They tapped their glass together before drinking.

“So,” Brigit said, rolling her glass between her hands. “You and Joey?”

Liam sighed and leaned forward to bang his head on the table. He’d learned a long, long time ago there was no point in lying or even stretching the truth around his Nana. She had supernatural lie-detecting abilities from raising seven kids and God only knew how many grandchildren.

She patted his head. “Stop. You’re going to dent the table.”

Liam had come out to his family as bisexual almost ten years ago, mostly in solidarity with Sophia when she came out as a lesbian. That had been a fun time for everyone, but the families had worked through it. When Natalie came out a few years later, it barely made a stir.

But Liam’s bisexuality had always been more theoretical than real for his family. He hadn’t lived at home for years before he’d come out, and he’d never brought a guy home. Hell, he’d never bought a girl home. Michelle was the only one his family had even met, and that was because she’d grown up in the same neighborhood.

And God only knew what was going on with Joey. Until tonight, Liam hadn’t known Joey was even into guys at all.

“Don’t tell anyone, Nana. It’s just…it’s nothing.”

She downed another slug of whiskey. “Well, that’s a load of horseshit if I’ve heard one. And I’ve heard plenty. I could see the way you were looking at each other all night. Well, that boy has always looked at you like that. Followed you around like a puppy. But this time, you were looking back.”

“Fucking hell, Nana. I was having a real shit day. This morning I thought I was going to get engaged. Then that shit with Michelle and fucking Nico. And I’m old and I’m never going to play pro-hockey again. And Joey…” Liam leaned back against the hard kitchen chair and stretched his arms out, letting them drop with a deep exhale. “He was just so there, and just so Joey. I couldn’t resist.”

Brigid studied his face for a long time, tilting her head to the right like she always did when she was thinking.

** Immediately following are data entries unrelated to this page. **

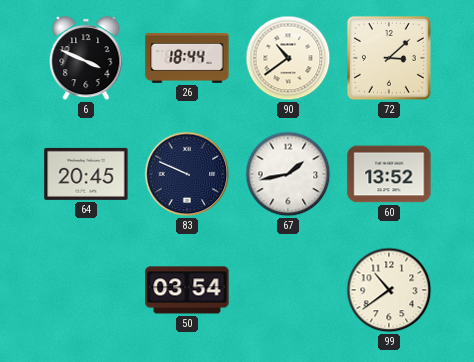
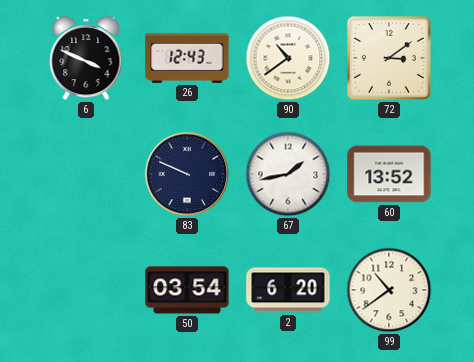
26: 18:44 -> 12:43
72: 3:08 -> 3:09
64: 20:45 -> none
2: none -> 6:20
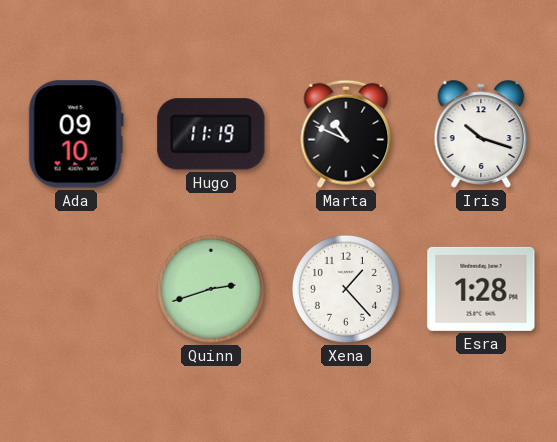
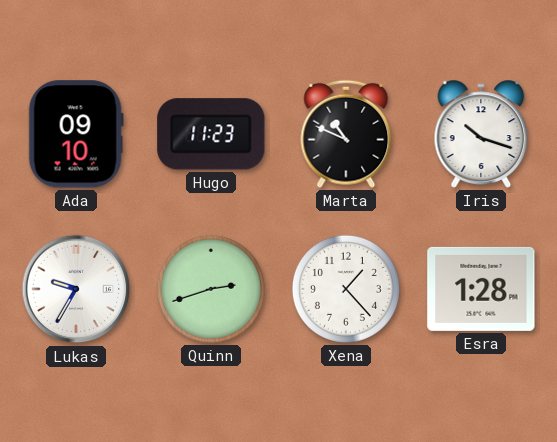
Hugo: 11:19 -> 11:23
Lukas: none -> 9:35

Liam finished his whiskey and poured himself another. What the fuck. He was going to feel like hell tomorrow no matter what. In for a penny, in for a pound. He held the bottle out to his grandmother, and when she nodded, poured her another healthy slug. She was eighty-five, so as far as Liam was concerned, she could do whatever the hell she wanted.

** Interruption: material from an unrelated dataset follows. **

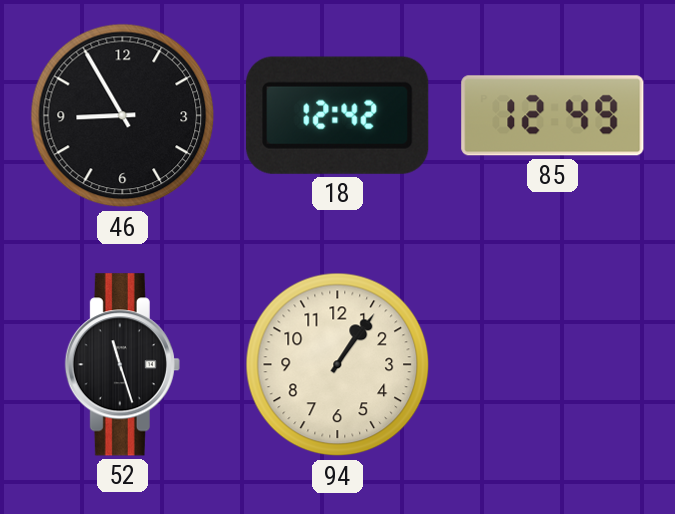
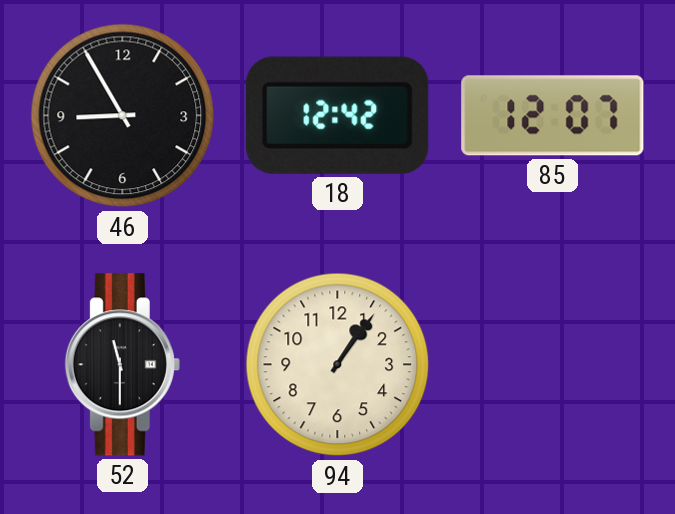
85: 12:49 -> 12:07
52: 11:27 -> 11:30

“You know what I think, Billy-boy?” She was the only one who called him that. Oh, where have you been, Billy Boy, Billy Boy? she would sing to him. Liam was the only one who had inherited her beautiful singing voice, and she’d taught him to harmonize when he was a wee lad.

“What do you think?”

“I think life is too goddamn short to waste time. Do what makes you happy. Do who makes you happy.”

Liam snorted into his whiskey. “I’ll drink to that. Sláinte!” To your health.

Sláinte agad-sa.

“I thought you were going to tell me to get my head out of my ass, buckle down and work hard.”

“I’ve never had to tell you that. You love hockey. And when you’re doing what you love, no one has to tell you to work hard.”

Light footsteps padded past the door, and they held their breath as they waited to see if someone was coming in the kitchen. When the footsteps continued down the hall, they both exhaled.

“I figure we got a few minutes before the horde comes in,” Brigit said. “Once one kid wakes up to go to the bathroom, the rest follow. And then they’re hungry, blah, blah. Can’t keep ‘em down on Christmas. You know how it is.”

“Yeah, I remember. Good times.”

“The best. So, you and Joey?”

Liam struggled to find a way to explain something even he didn’t understand yet. It didn’t matter. “It’s nothing, Nan. This is just a one-time thing. An aberration.”

Brigit nodded understandingly. “So, it’s just sex? A friends with benefits arrangement like me and Enzo?”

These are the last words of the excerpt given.